General characteristics
- Class & type: Trafalgar-class submarine
- Displacement: Surfaced: 4,500 to 4,800 t (4,700 long tons; 5,300 short tons); Submerged: 5,200 to 5,300 t (5,200 long tons; 5,800 short tons);
- Length: 85.4 m (280 ft)
- Beam: 9.8 m (32 ft)
- Draught: 9.5 m (31 ft)
- Propulsion: 1 × Rolls-Royce PWR1 nuclear reactor, HEU 93.5%; 2 × GEC steam turbines; 2 × WH Allen turbo generators; 3.2 MW; 2 × Paxman diesel generators 2,800 shp (2.1 MW); 1 × pump jet propulsor; 1 × motor for emergency drive; 1 × auxiliary retractable prop;
- Speed: Over 30 knots (56 km/h), submerged
- Range: Unlimited
- Complement: 130
- Electronic warfare & decoys: 2 × SSE Mk8 launchers for Type 2066 and Type 2071 torpedo decoys; RESM Racal UAP passive intercept; CESM Outfit CXA; SAWCS decoys carried from 2002;
- Armament: 5 × 21-inch (533 mm) torpedo tubes with stowage for up to 30 weapons:; Tomahawk Block IV cruise missiles; Spearfish heavyweight torpedoes;

= HMS Turbulent (S87) =

Trafalgar-class nuclear-powered attack submarine of the Royal Navy

HMS Turbulent is a retired of the Royal Navy and the second vessel of her class. Turbulent was the fifth vessel, and second submarine, of the Royal Navy to bear this name. She was built by Vickers Shipbuilding, Barrow-in-Furness, and based at HMNB Devonport. She was commissioned in 1984 and decommissioned in July 2012. She was stripped of equipment and now awaits dismantling in number 3 Basin at Devonport.

Originally intended to hunt down Soviet missile submarines, after the end of the Cold War Turbulent spent more time on intelligence gathering missions and landing commando units, as well as firing Tomahawk missiles during the 2003 Iraq war.

==Operational history==
Turbulent undertook a modernisation program and first nuclear refuelling in 1997.

===2003 War in Iraq===
Turbulent took part in the 2003 invasion of Iraq, firing thirty Tomahawk cruise missiles during the campaign. On 16 April 2003 she was the first Royal Navy vessel to return home from the war. Turbulent arrived in Plymouth flying the Jolly Roger, a tradition in the Royal Navy signifying having fired weapons in anger.

===2011 Military Intervention in Libya===
Turbulent left Devonport in February 2011 for a 268-day deployment East of Suez, which was due to be her final before decommissioning. The deployment saw her operating in the Gulf of Sidra relieving HMS Triumph as part of the British contribution to the Libya intervention. She was then herself relieved by Triumph, before heading through the Suez Canal in June to take up patrol in the Indian Ocean. The boat called into the port of Fujairah, where she rendezvoused with the support ship RFA Diligence. Turbulent returned to Devonport on 14 December 2011, having spent 190 days of her 267-day deployment underwater and travelling more than 38,000 miles A documentary called Royal Navy Submarine Mission on Channel 5 featured Turbulent during this 2011 deployment.

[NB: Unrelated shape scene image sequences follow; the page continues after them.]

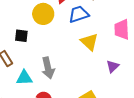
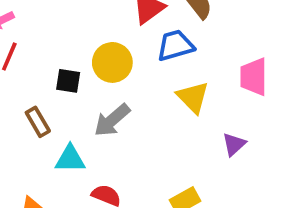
yellow circle: (43, 14) -> (112, 62), moved
gray arrow: (48, 68) -> (112, 120), moved, turned 60

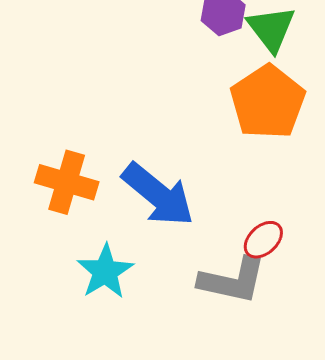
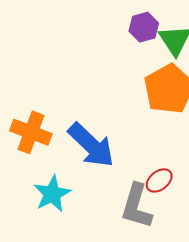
gray L-shape: (232, 280) -> (137, 206), turned 90

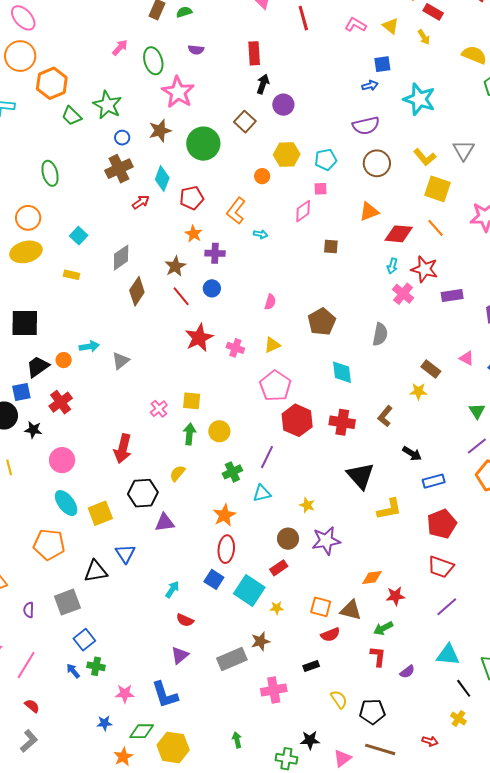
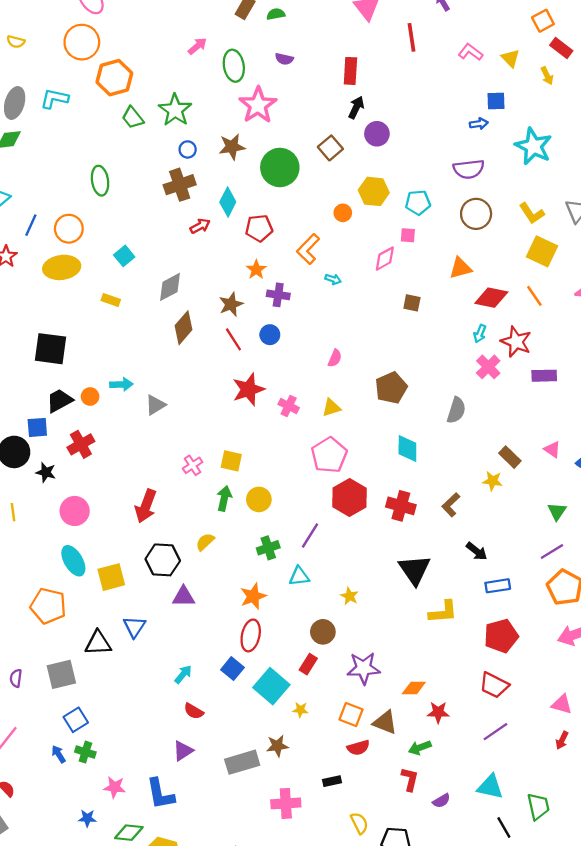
purple star: (326, 541) -> (364, 668), moved
red rectangle: (279, 568) -> (308, 664), turned -30

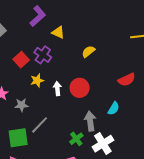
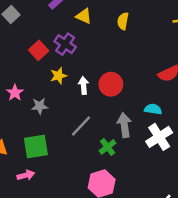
yellow semicircle: (88, 52) -> (123, 21), moved, turned -40
cyan semicircle: (114, 108) -> (153, 109), turned -112
gray line: (40, 125) -> (81, 126), moved
white cross: (103, 144) -> (159, 137), moved

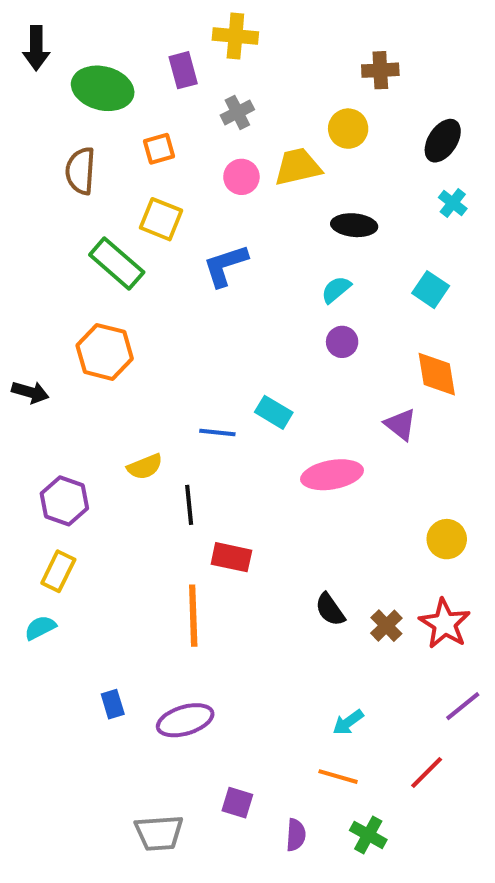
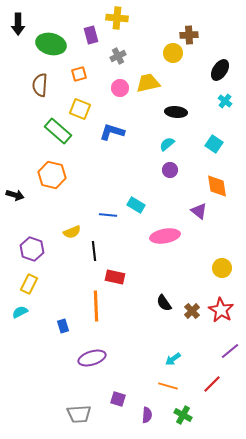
yellow circle: (348, 129) -> (173, 53), moved
blue L-shape: (225, 265) -> (112, 132), turned 35
blue rectangle: (113, 704) -> (63, 326), moved

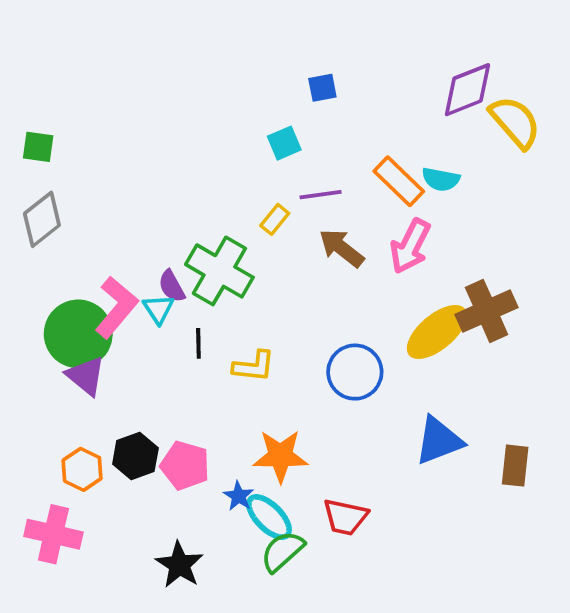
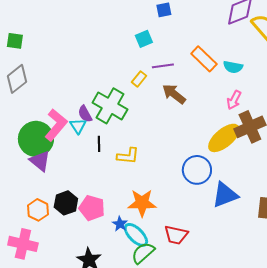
cyan semicircle: (441, 179) -> (233, 67), moved
pink arrow: (410, 246) -> (234, 100), moved, size x0.7
blue circle: (355, 372) -> (197, 170), moved

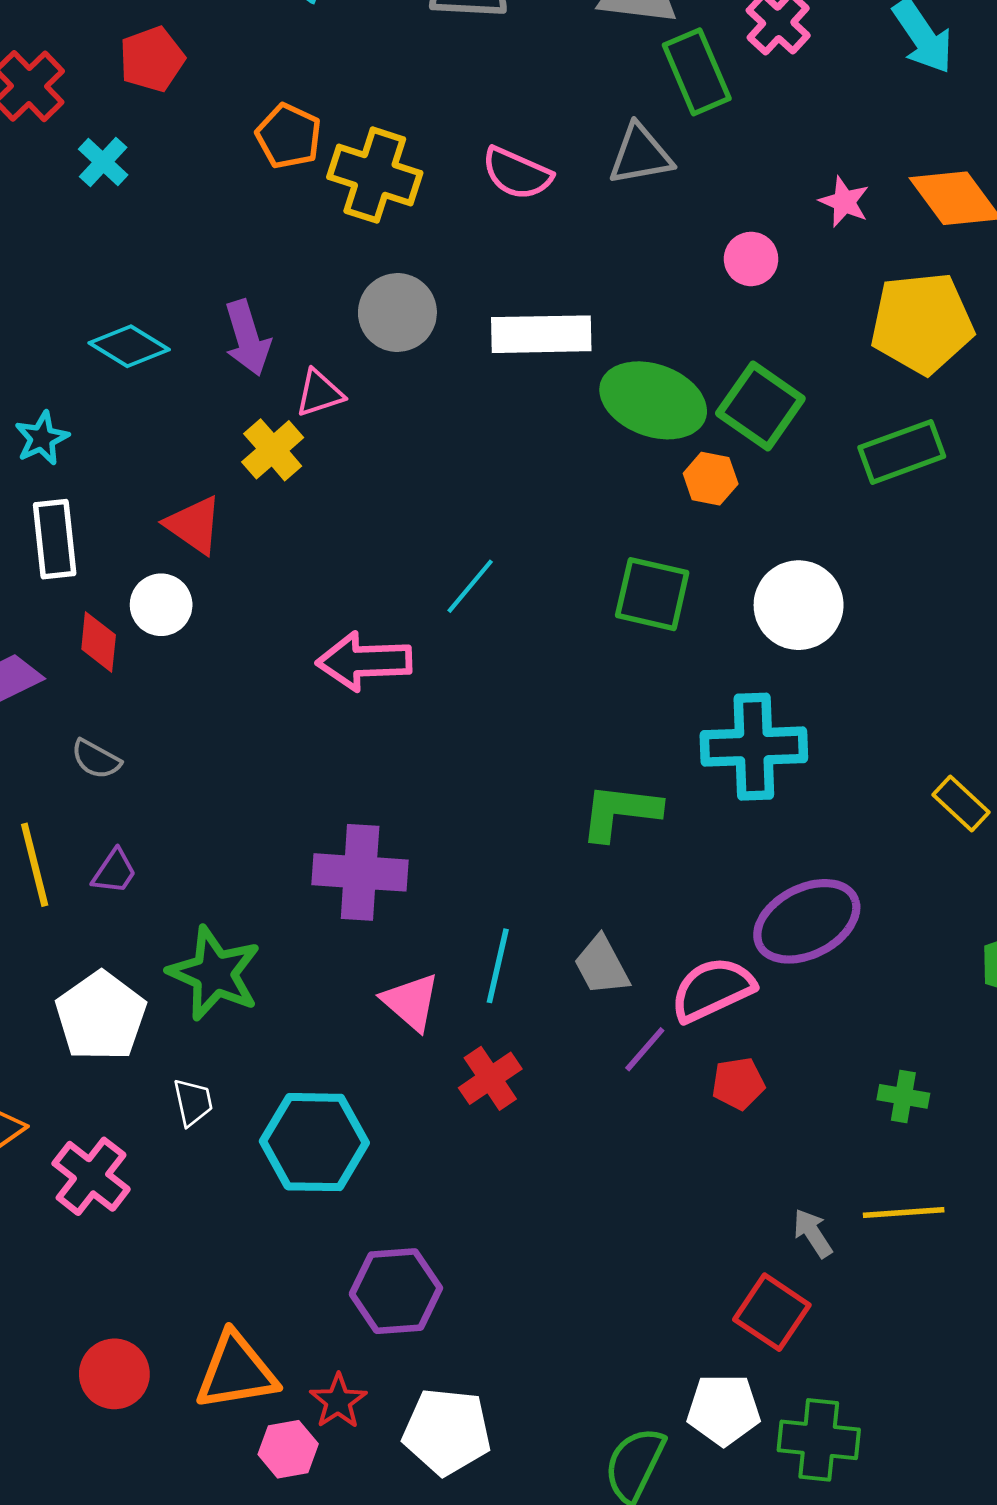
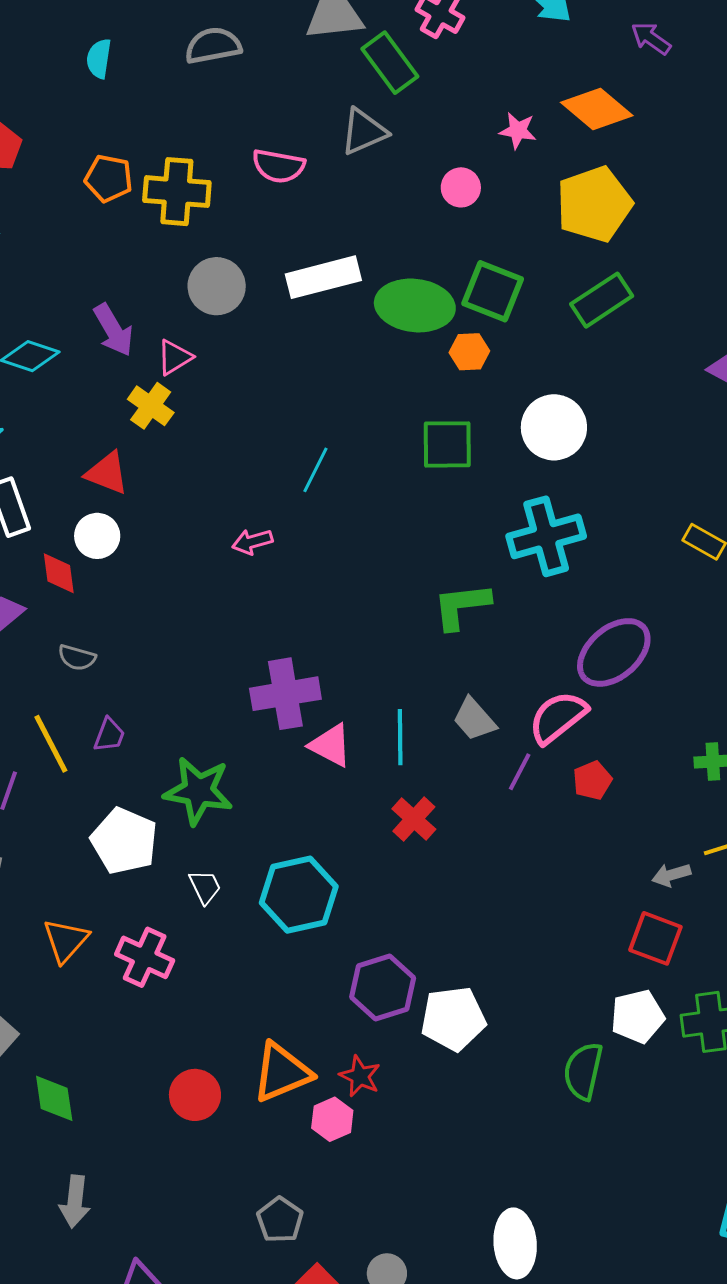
pink arrow: (364, 661) -> (252, 542), size x0.6
pink triangle: (411, 1002) -> (331, 745), moved
gray arrow: (813, 1233) -> (671, 875), turned -60
white pentagon: (447, 1431) -> (453, 1019), moved

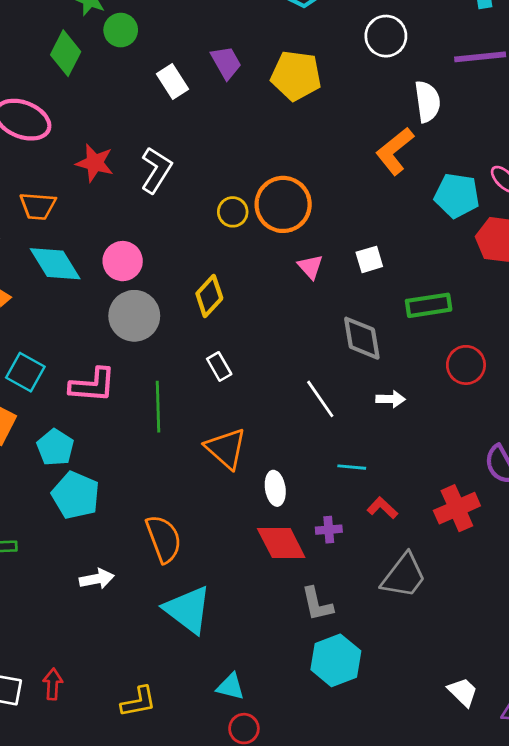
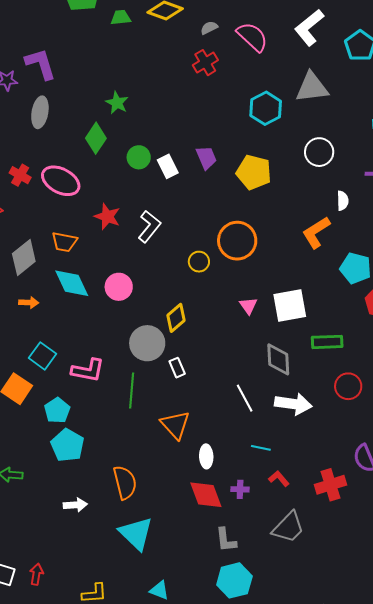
green circle: (121, 30) -> (139, 157), moved
white semicircle: (427, 102) -> (343, 201), size x0.7
orange circle: (283, 204) -> (237, 241), moved
white square: (369, 259) -> (290, 305), size x1.8
gray circle: (134, 316) -> (147, 343), moved
white arrow: (391, 399) -> (293, 404), size x1.8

During this deployment, just after sailing from Fujairah on 26 May, Turbulent suffered a catastrophic failure of her air-conditioning systems, while on the surface. Internal temperatures quickly rose to 60 °C with 100% humidity, and caused 26 casualties, mainly from heat exhaustion, eight of which were life-threatening. With ambient temperatures in the Indian Ocean at 42 °C, surface ventilation was ineffective and the submarine was only effectively cooled by diving to 200 metres. The cause was later found to be blockage of water inlet pipes by barnacles during an extended stay at Fujairah. The incident was only made public in 2014.

===2012 South Atlantic deployment===
Turbulent was scheduled to be decommissioned at the end of 2011. In February 2012 it was reported that either Turbulent or HMS Tireless was being deployed to the Falkland Islands amid increasing tension between Argentina and the United Kingdom over sovereignty of the islands. Commander Nick Wheeler took command in December 2011 until decommissioning on 14 July 2012. She is now being stripped of equipment and will await dismantling in 3 Basin at Devonport Dockyard, Plymouth.

==Bugaled Breizh==
December 10th 2010, a newspaper article published in Le Marin gives a testimony from anonymous witness who identified the HMS Turbulent as involved in the Bugaled Breizh sinking.

==Bibliography==
- Hutchinson, Robert (2001). "Jane's submarines : war beneath the waves from 1776 to the present day"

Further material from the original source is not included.